May 20, 2022
On Friday, 20 May 2022 at 03:06:37 UTC, Walter Bright wrote:
> On 5/19/2022 3:20 PM, deadalnix wrote:
>> That doesn't strike me as very convincing, because the compiler will sometime do the opposite too,
>
> I know this is technically possible, but have you ever seen this?

Yes, when you have a bunch of ternaries based on the same condition for instance.
May 20, 2022
On Friday, 20 May 2022 at 04:34:28 UTC, max haughton wrote:
> Despite this I do think it's still a huge failure of programming as an industry that it's a site like Compiler Explorer, or a flag like -vasm, actually needs to exist.

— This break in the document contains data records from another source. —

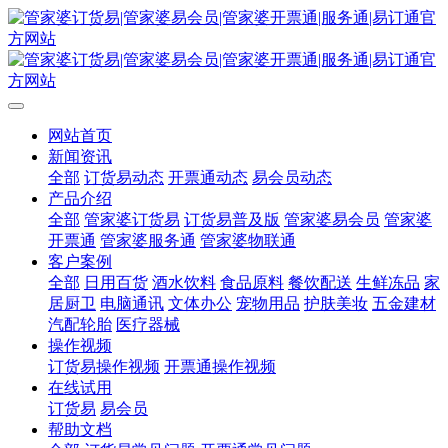
网站首页
新闻资讯
全部
订货易动态
开票通动态
易会员动态
产品介绍
全部
管家婆订货易
订货易普及版
管家婆易会员
管家婆
开票通
管家婆服务通
管家婆物联通
客户案例
全部
日用百货
酒水饮料
食品原料
餐饮配送
生鲜冻品
家
居厨卫
电脑通讯
文体办公
宠物用品
护肤美妆
五金建材
汽配轮胎
医疗器械
操作视频
订货易操作视频
开票通操作视频
在线试用
订货易
易会员
帮助文档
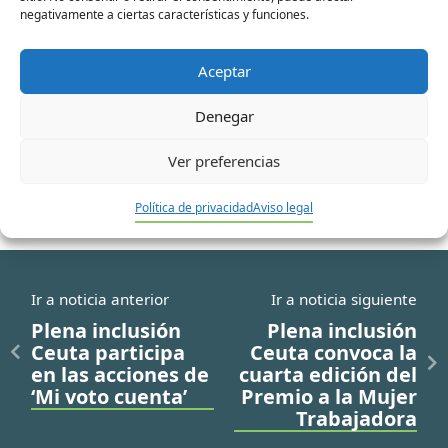
de la Fundación Gil Gayarre.
negativamente a ciertas características y funciones.
Aceptar
Denegar
No hay contenido relacionado.
Ver preferencias
Política de privacidad
Aviso legal
Ir a noticia anterior
Ir a noticia siguiente
Plena inclusión
Plena inclusión
Ceuta participa
Ceuta convoca la
en las acciones de
cuarta edición del
‘Mi voto cuenta’
Premio a la Mujer
Trabajadora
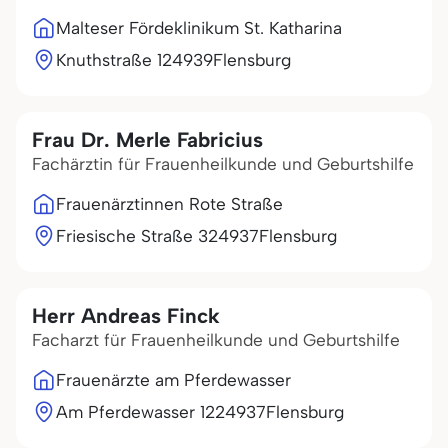
Malteser Fördeklinikum St. Katharina
Knuthstraße 1
24939
Flensburg
Frau Dr. Merle Fabricius
Fachärztin für Frauenheilkunde und Geburtshilfe
Frauenärztinnen Rote Straße
Friesische Straße 3
24937
Flensburg
Herr Andreas Finck
Facharzt für Frauenheilkunde und Geburtshilfe
Frauenärzte am Pferdewasser
Am Pferdewasser 12
24937
Flensburg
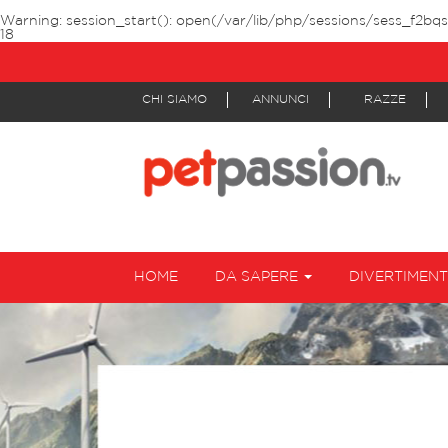
Warning
: session_start(): open(/var/lib/php/sessions/sess_f2bq
18
CHI SIAMO
ANNUNCI
RAZZE
HOME
DA SAPERE
DIVERTIMEN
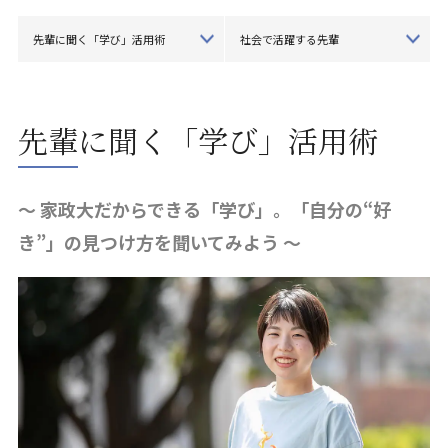
先輩に聞く「学び」活用術
社会で活躍する先輩
先輩に聞く「学び」活用術
～ 家政大だからできる「学び」。「自分の“好
き”」の見つけ方を聞いてみよう ～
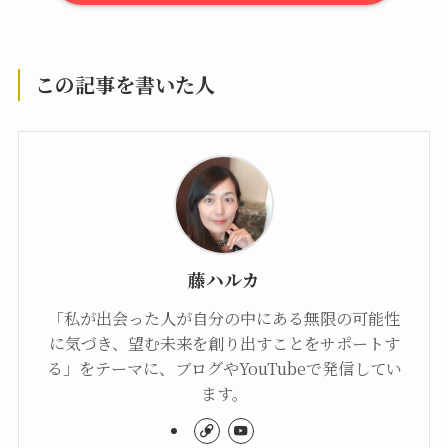
この記事を書いた人
藤ハルカ
「私が出会った人が自分の中にある無限の可能性
に気づき、望む未来を創り出すことをサポートす
る」をテーマに、ブログやYouTubeで発信してい
ます。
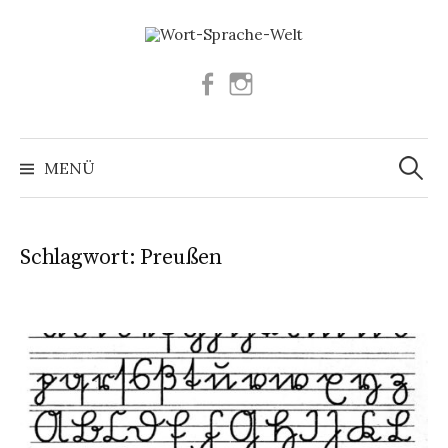
Springe
zum
Inhalt
Facebook
Instagram
Suchen
nach:
MENÜ
Schlagwort:
Preußen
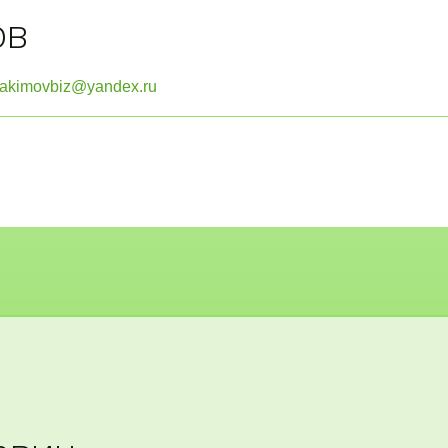
ов
akimovbiz@yandex.ru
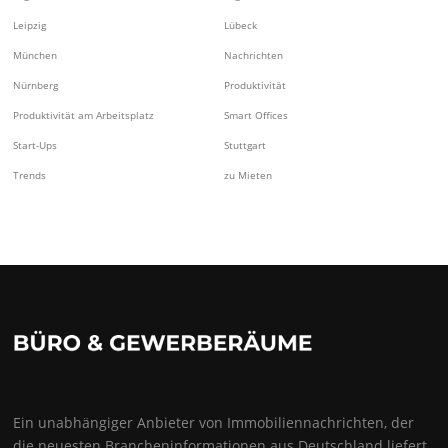
Leipzig
Lübeck
München
Nachrichten
Nürnberg
Produktivität
Produktivität am Arbeitsplatz
Smart Offices
Start-Ups
Stuttgart
Trends
zu Mieten
Ein unabhängiger Anbieter von Immobiliennachrichten, der
die neuesten Brancheninformationen aus Deutschland liefert.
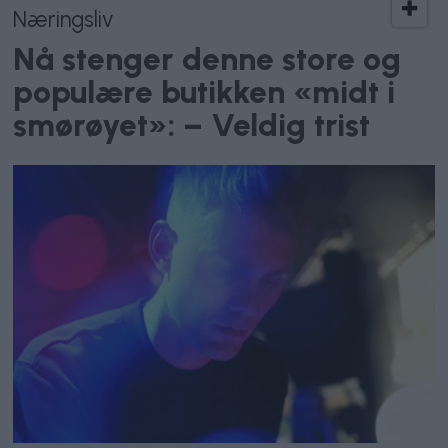
Næringsliv
Nå stenger denne store og
populære butikken «midt i
smørøyet»: – Veldig trist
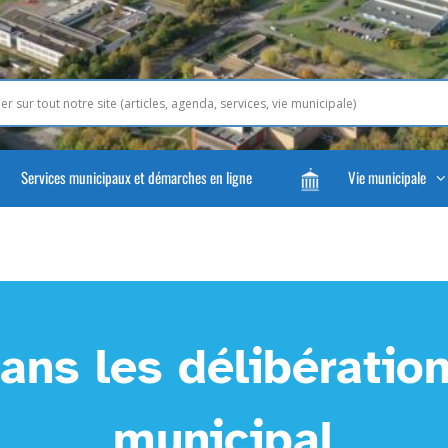
Services municipaux et démarches en ligne
Vie municipale
ans les délibération
municipal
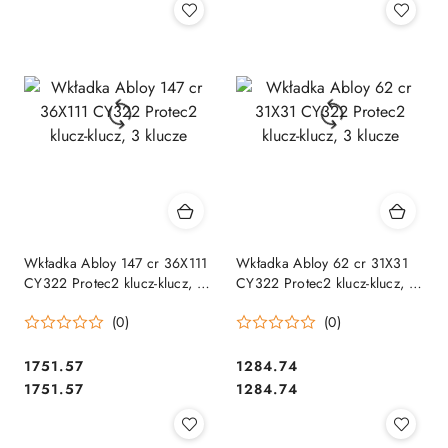
Wkładka Abloy 147 cr 36X111
Wkładka Abloy 62 cr 31X31
CY322 Protec2 klucz-klucz, 3
CY322 Protec2 klucz-klucz, 3
klucze
klucze
(0)
(0)
Cena:
Cena:
1751.57
1284.74
Cena:
Cena:
1751.57
1284.74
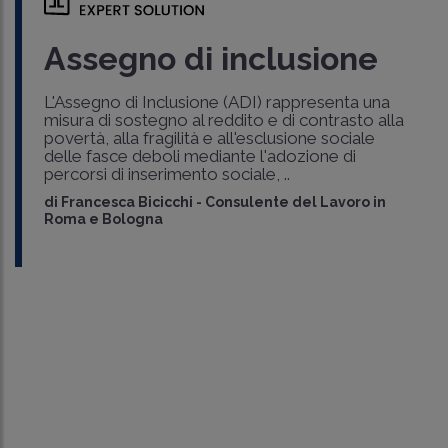
Assegno di inclusione
L'Assegno di Inclusione (ADI) rappresenta una
misura di sostegno al reddito e di contrasto alla
povertà, alla fragilità e all'esclusione sociale
delle fasce deboli mediante l'adozione di
percorsi di inserimento sociale, ..
di
Francesca Bicicchi
-
Consulente del Lavoro in
Roma e Bologna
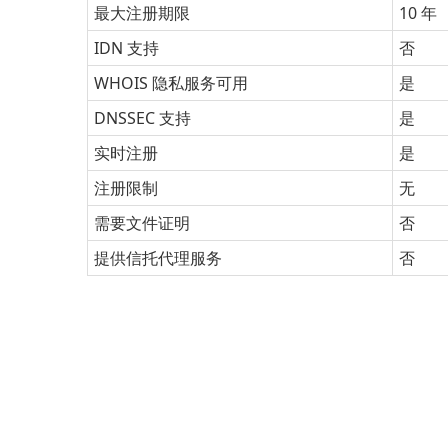
最大注册期限
10 年
IDN 支持
否
WHOIS 隐私服务可用
是
DNSSEC 支持
是
实时注册
是
注册限制
无
需要文件证明
否
提供信托代理服务
否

This should be something much more deeply ingrained into our workflows, programming lags behind more serious forms of engineering when it comes to the correlation of what we think things do versus what they actually do.
>

$ watch gcc -S -O test.c -o -

;)
May 20, 2022
On Friday, 20 May 2022 at 09:16:24 UTC, Patrick Schluter wrote:
> On Friday, 20 May 2022 at 03:45:23 UTC, Walter Bright wrote:
>> On 5/19/2022 3:04 PM, deadalnix wrote:
>>> Tell me you are American without telling me you are American.
>>
>> I didn't know the Aussies and Brits used umlauts.
>
> The Brits Charlotte Brontë, Emily Brontë (and other members of the Brontë family), Noël Coward, Zoë Wanamaker, Zoë Ball, Emeli Sandé, John le Carré
>
> might want to have a word with you ;-)

The Brontë was originally Brunty, the father changed it to honour Nelson when he won some battle.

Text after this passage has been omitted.